# JDOM oder SAX



## PimpEE (21. Feb 2018)

Hallo zusammen,

ich habe mir ein kleines Programm geschrieben das beim Aufruf Daten erhält, anhand dieser Daten werden weiter Daten aus der Datenbank abgerufen und dann werden alle Daten in eine XML Datei gespeichert. 

Ein weiteres Programm überwacht die XML-Datei und sobald die XML-Datei überschrieben wurde reagiert es und nimmt sich die Daten!

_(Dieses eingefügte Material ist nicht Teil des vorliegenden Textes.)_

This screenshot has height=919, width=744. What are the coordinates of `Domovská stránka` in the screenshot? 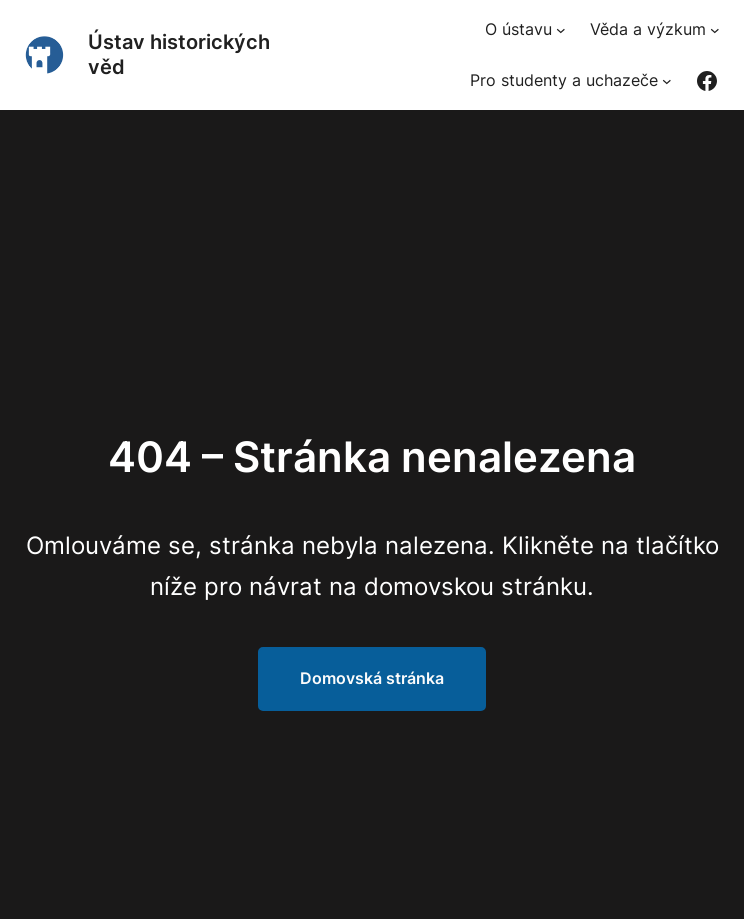 It's located at (372, 678).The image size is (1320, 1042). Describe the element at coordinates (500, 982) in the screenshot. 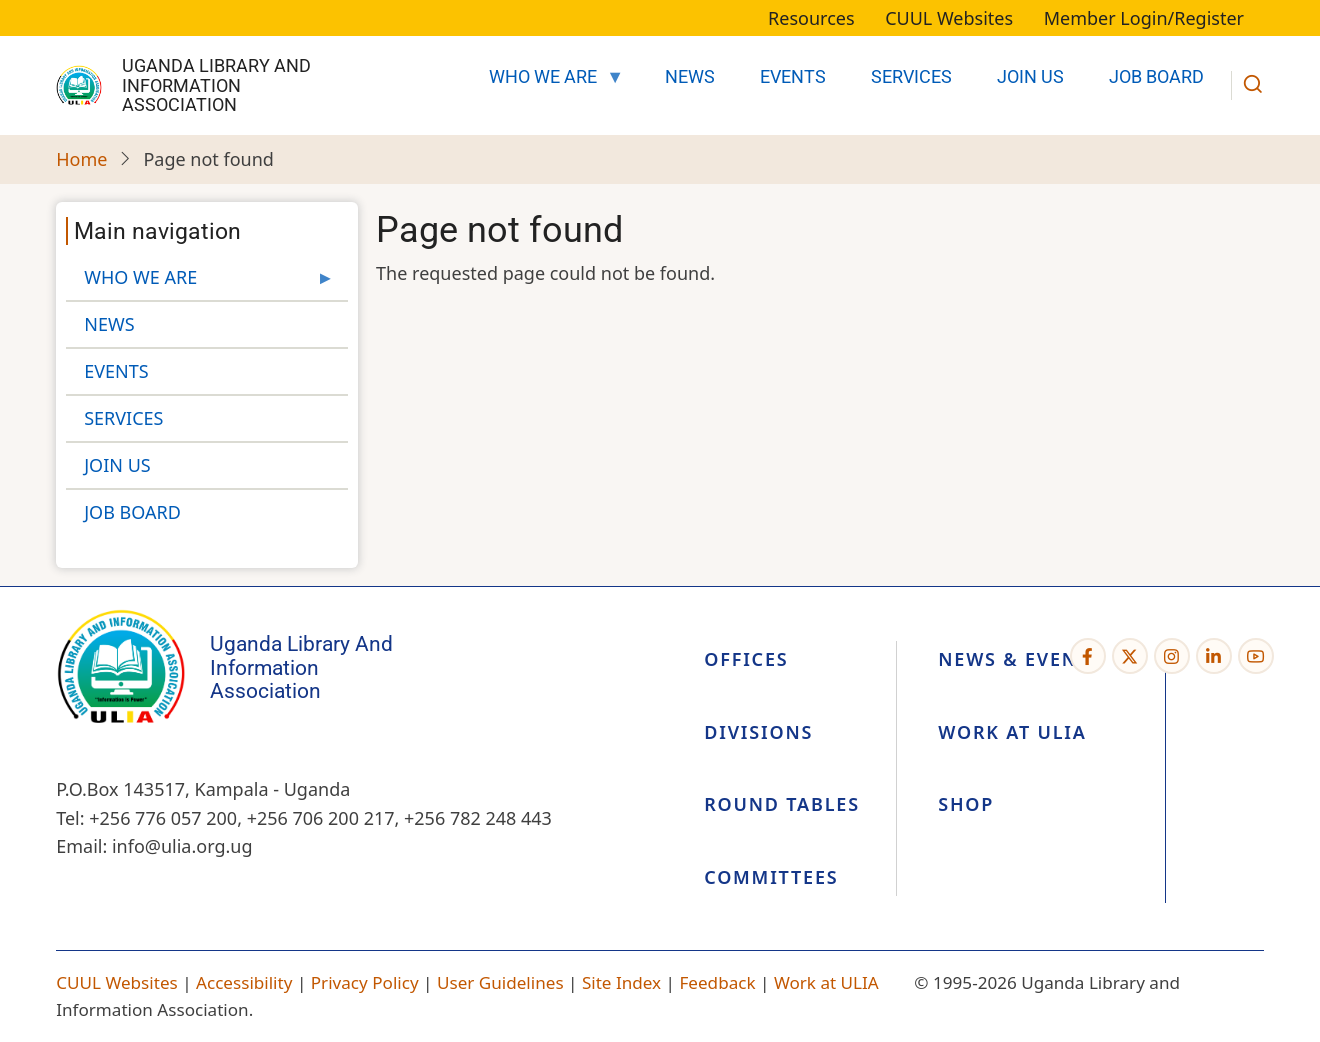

Meine Frage ist welchen Parser ich hier für die Erstellung der XML-Datei verwenden sollte, derzeit verwende ich JDOM2. von der Geschwindigkeit ist das alles ok, bin mir aber nicht sicher was dem Speicher angeht.


----------



## mrBrown (21. Feb 2018)

PimpEE hat gesagt.:


> Parser [...] für die Erstellung


Geht es dir um das Parsen oder das Erstellen der Datei?


----------



## PimpEE (21. Feb 2018)

Gute Frage !

Da ja im Grunde alles funktioniert wollte ich einfach fragen ob man hier etwas optimieren könnte.


----------



## mrBrown (21. Feb 2018)

Dazu müsstest du schon wissen, was du eigentlich brauchst...

Und die Antwort dürfte wie so oft sein: Vielleicht.


----------